Prof. Marlene Scardamalia

José Vasconcelos World Award of Education 2006
Field of Work: Contribution in the field of Social education, “Knowledge Society”
Date: 28 October 2006
Place of Ceremony: Manuel M. Ponce Hall, Palace of Fine Arts
Host Institution: National Polytechnic Institute
Host Country: México City, México

The José Vasconcelos World Award of Education has been established as an acknowledgement to those who have the all important labor of teaching, underlying basis for our present civilization.

Marlene Scardamalia has been selected as the recipient of this award for her remarkable contributions in the field of social education, revolutionizing schooling by engaging students more directly and productively in creative work based on knowledge and ideas. In this way, her achievements have focused on the use of new knowledge media, promoting new opportunities of higher education for the general public and the betterment of our societies.

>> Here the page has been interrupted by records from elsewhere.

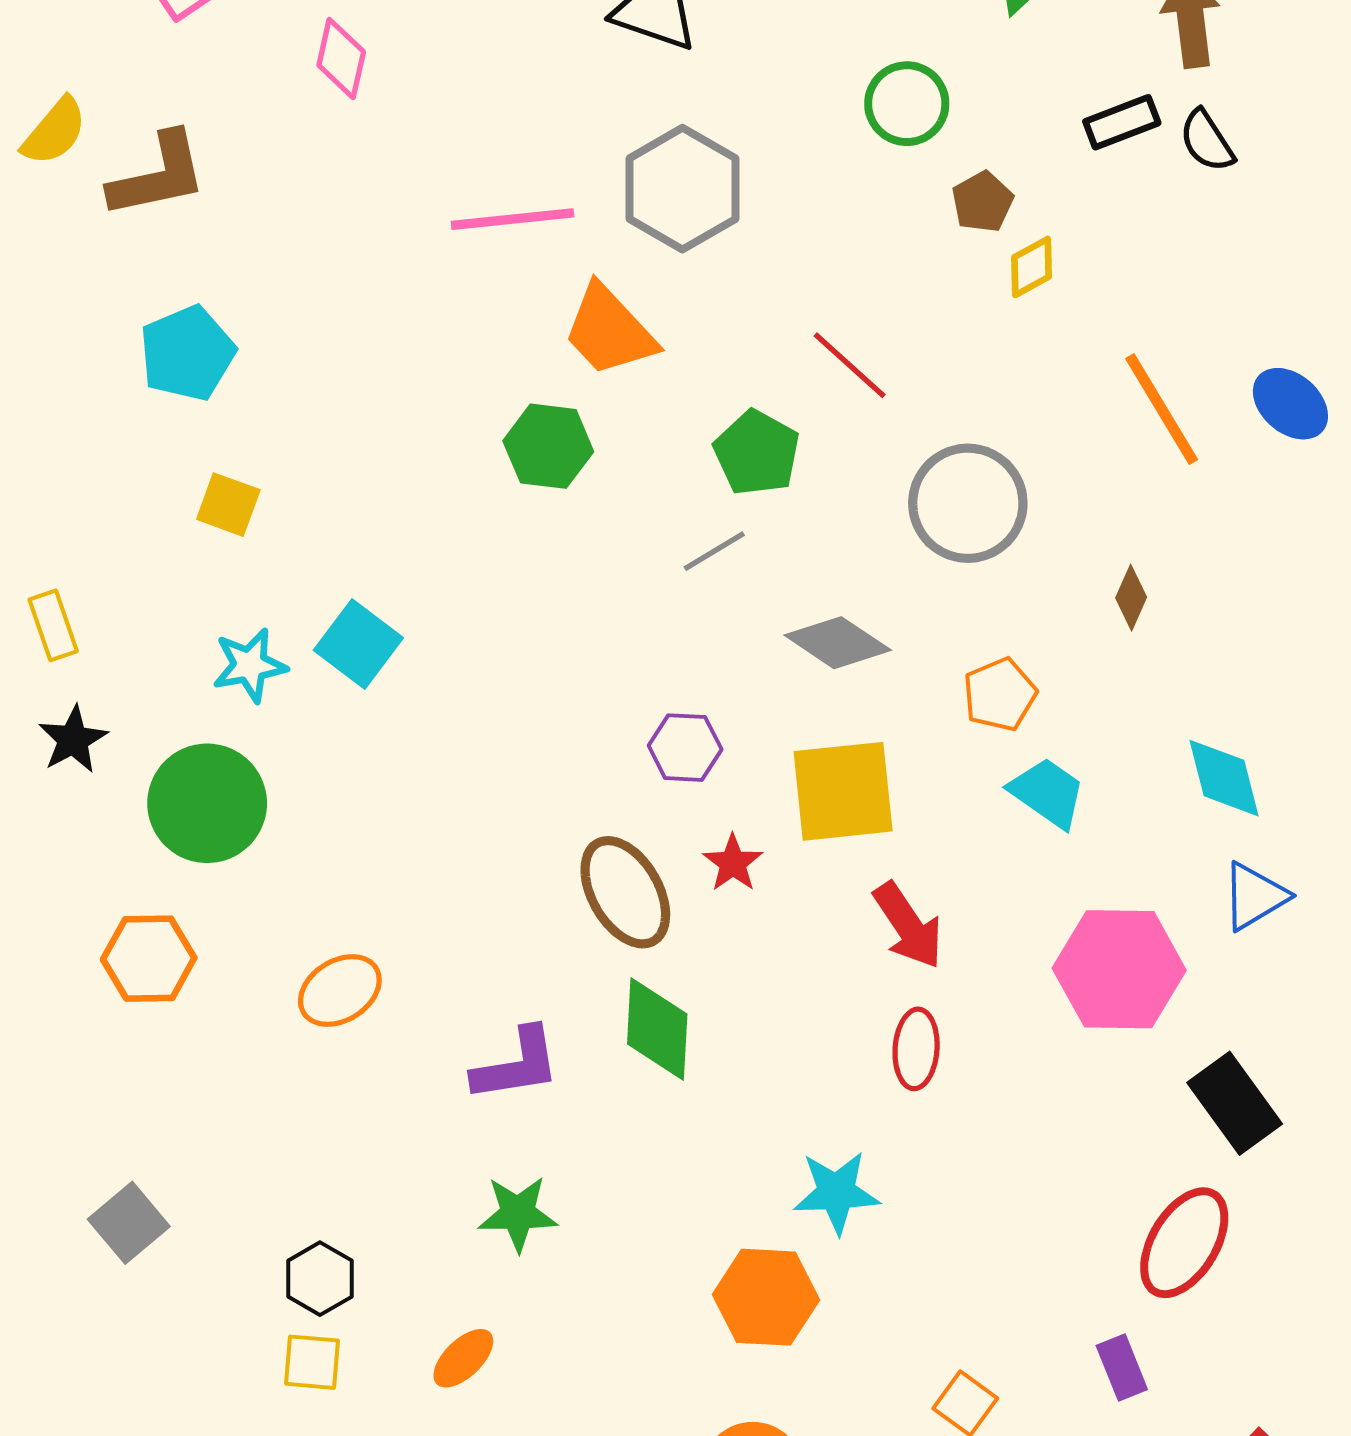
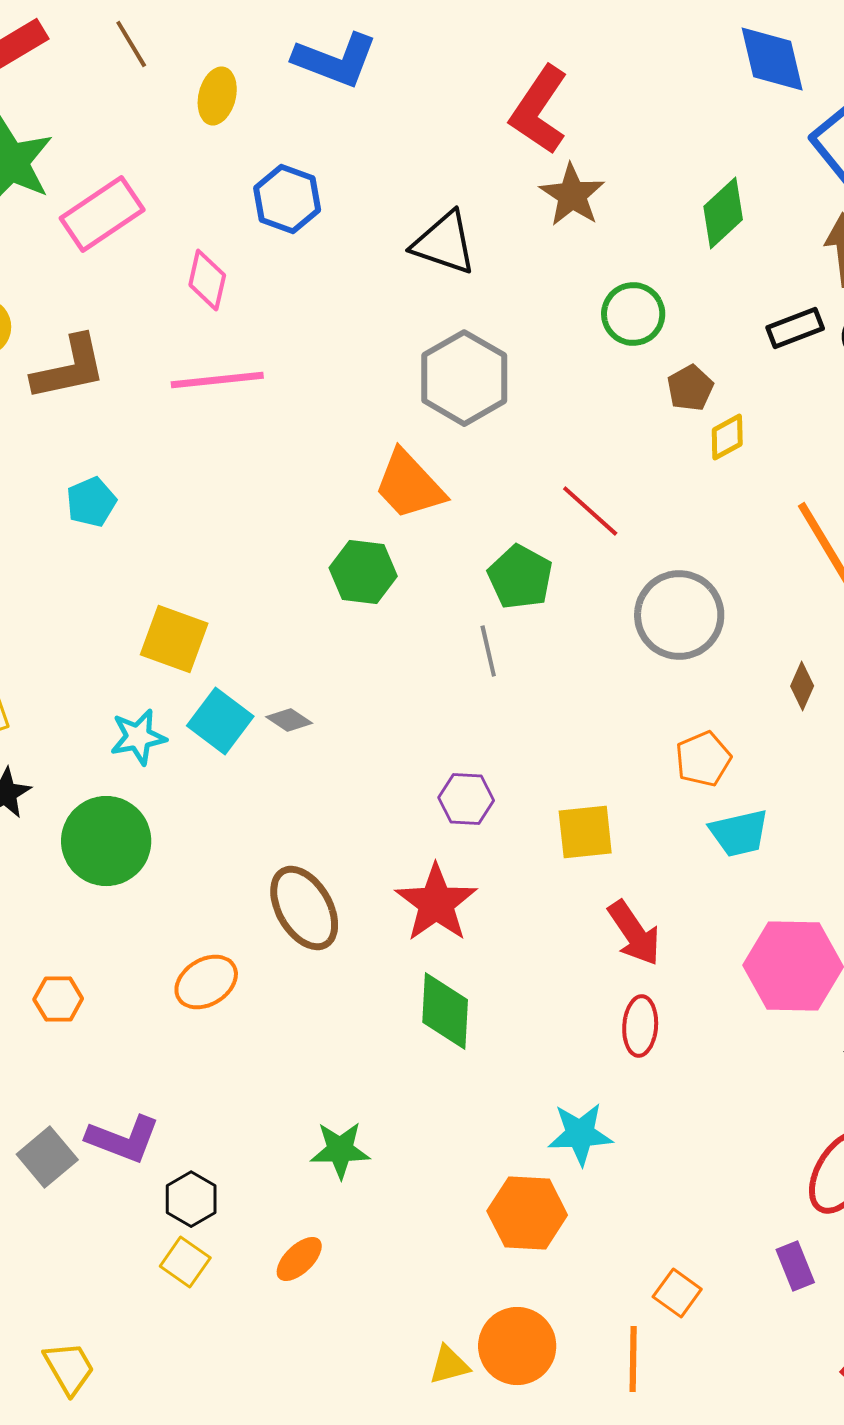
pink line: (512, 219) -> (217, 380), moved
cyan pentagon: (187, 353) -> (91, 502), size x0.7
yellow square: (228, 505) -> (174, 639), moved, size x1.4
gray line: (714, 551) -> (488, 651), turned -72
gray diamond: (838, 643) -> (289, 720), moved, size x0.6
yellow square: (843, 791) -> (585, 832), size x0.7
cyan trapezoid: (1047, 793) -> (739, 833), turned 132
red star: (733, 863) -> (436, 903), moved, size x1.8
brown ellipse: (625, 892) -> (304, 908), moved
orange hexagon: (149, 959) -> (58, 999), moved, size x0.7
purple L-shape: (516, 1065) -> (123, 1139), moved, turned 30
yellow square: (312, 1362) -> (185, 1262), turned 30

Prof. Scardamalia’s work has produced insights into the social, cultural and cognitive processes which underlie literacy, expertise and innovation. Her career as teacher, researcher and innovator has converged on the challenge of democratizing the innovative potential of all members of society. With the advent of the “Knowledge Society,” this goal has taken on vast importance. To be fully-fledged members, citizens must be able to work creatively with knowledge and ideas.

Prof. Scardamalia has provided intellectual leadership for teachers, researchers and educational innovators worldwide, making cutting-edge research and innovative capacity accessible to students and workers of all ages, backgrounds, locations and disciplines.

The International Institute for Knowledge Innovation and Technology (IKIT), which Prof. Scardamalia directs and co-founded with her collaborator Carl Bereiter, is the basis for a worldwide network of educational teachers and innovators committed to extending the limits of the possible in education. She created the Knowledge Society Network and Knowledge Forum® software, which provides the infrastructure for this network. The Institute for Knowledge Innovation and Technology conducts research, develops technology and helps build communities with the aim of progressing beyond “best practice” in education, knowledge work and knowledge creation.

The Computer Supported Intentional Learning Environments (CSILE) were invented by Prof. Scardamalia and introduced experimentally into schools in 1986. It was the first networked knowledge-building environment for education. The second-generation version of this technology, Knowledge Forum®, is in use in 19 countries, in education, health, business and professional organizations. As an indication of the power of its underlying concept, Knowledge Forum®, remains the only collaborative environment that can be used effectively with students ranging from kindergarten to graduate school and for purposes as diverse as knowledge management, professional development, health care, inter-professional team-building, police academy training, and software design.

The term “knowledge building,” first put forth by Scardamalia in a 1988 conference paper, now appears in more than 400,000 Worldwide Web documents and carries constructivist ideas to a new level of incisiveness and force.

From 1996 till 2002, Prof. Scardamalia was the K-12 theme leader for Canada’s TeleLearning Network of Centres of Excellence. Her contributions to teaching and the advancement of education have been recognized through several high-profile awards and honours. She was elected Fellow of the Center for Advanced Study in the Behavioral Sciences, was the second Canadian to be elected to the U.S. National Academy of Education and has received lifetime achievement awards and fellowships for foundational work in knowledge building and the Knowledge Society Network.

Prof. Scardamalia has done research and published in the areas of cognitive development, the psychology of writing, intentional learning, the nature of expertise, and educational uses of computers. She also headed a project on “Cognitive Bases of Educational Reform,” out of which grew the “Schools for Thought” programme, notable for its synthesis of major educational initiatives. Prof. Scardamalia and Carl Bereiter have recently established a foundation that aims to “extend the frontiers of the possible through education”.